It’s time to sit down and resume this conversation over coffee. Tom left off talking about generalities, and now he returns to specifics. He tells me about a dining table he was recently commissioned to make. Or is it a tall stand up table? I’m not sure.
The project needed to be functional for both intimate sit down meals and for parties where guests would be standing, tasting hors d’oeuvres and sampling wine. For dinning, the table would be 30″ high. For parties, an electric lift would raise it to 37″. Rings of curly sugar maple under the table top would telescope up, hiding the lift system.
The 6′ diameter tabletop would be made from Zebrawood veneer and have a solid Wenge rim. “I like to saw my own veneer,” Tom says. He’s rather casual about it, as if it were no big deal. “And cut it to shape. And lay it out. That keeps every aspect of the design in-house,” he says with an impish grin.

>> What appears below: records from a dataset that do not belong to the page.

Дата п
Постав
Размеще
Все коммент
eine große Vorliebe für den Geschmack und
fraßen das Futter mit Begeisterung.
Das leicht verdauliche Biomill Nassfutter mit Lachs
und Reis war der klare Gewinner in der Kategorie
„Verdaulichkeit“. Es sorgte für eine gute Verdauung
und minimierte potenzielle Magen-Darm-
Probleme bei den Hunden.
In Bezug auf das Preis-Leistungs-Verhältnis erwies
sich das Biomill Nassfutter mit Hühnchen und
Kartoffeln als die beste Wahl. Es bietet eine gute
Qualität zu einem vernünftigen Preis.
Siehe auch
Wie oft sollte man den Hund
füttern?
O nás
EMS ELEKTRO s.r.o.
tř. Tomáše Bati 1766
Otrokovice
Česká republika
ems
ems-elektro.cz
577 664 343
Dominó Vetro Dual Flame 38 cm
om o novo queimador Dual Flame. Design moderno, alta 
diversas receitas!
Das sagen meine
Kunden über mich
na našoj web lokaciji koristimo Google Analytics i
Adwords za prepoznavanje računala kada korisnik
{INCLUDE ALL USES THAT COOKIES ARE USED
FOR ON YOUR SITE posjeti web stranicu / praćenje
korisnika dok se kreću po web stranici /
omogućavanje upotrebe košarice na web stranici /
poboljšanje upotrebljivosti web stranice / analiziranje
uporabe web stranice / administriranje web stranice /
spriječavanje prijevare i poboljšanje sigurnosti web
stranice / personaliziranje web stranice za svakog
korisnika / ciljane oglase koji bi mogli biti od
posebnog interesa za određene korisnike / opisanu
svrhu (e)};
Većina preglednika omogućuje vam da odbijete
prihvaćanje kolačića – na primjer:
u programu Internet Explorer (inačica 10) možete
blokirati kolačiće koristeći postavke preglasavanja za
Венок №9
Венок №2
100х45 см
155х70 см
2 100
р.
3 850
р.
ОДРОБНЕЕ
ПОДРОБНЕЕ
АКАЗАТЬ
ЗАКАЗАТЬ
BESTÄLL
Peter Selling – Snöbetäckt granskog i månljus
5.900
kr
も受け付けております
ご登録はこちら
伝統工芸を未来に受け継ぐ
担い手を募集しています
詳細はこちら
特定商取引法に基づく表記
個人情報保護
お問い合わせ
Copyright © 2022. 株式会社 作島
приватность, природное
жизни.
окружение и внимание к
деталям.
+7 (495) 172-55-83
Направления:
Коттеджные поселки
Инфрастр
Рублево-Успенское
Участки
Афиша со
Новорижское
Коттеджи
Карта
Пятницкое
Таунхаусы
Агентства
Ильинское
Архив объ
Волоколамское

So, how much more complicated can this project get? A telescoping base, a motorized lift, shop-sawn zebrawood arranged in a sun burst pattern… “Oh, and let me tell you about the three-legged chairs.” Tom goes on.
I put down my coffee, shake my head and smile. “The table had to sit six, and I knew that six conventional chairs wouldn’t fit underneath it. Their front legs would argue with each other.”
Tom took a long sip and looked deep in thought. I could sense that more than a few sleepless nights were required to solve this puzzle. He recounts his long struggle with the design as if it were happening all over again.
“OK, let’s say that the chairs will have only one front leg. That works. But what would the leg look like? Let’s see…. I’ll make the leg from Maple, like the base, so that the legs blend into the base when the chairs are pushed in.”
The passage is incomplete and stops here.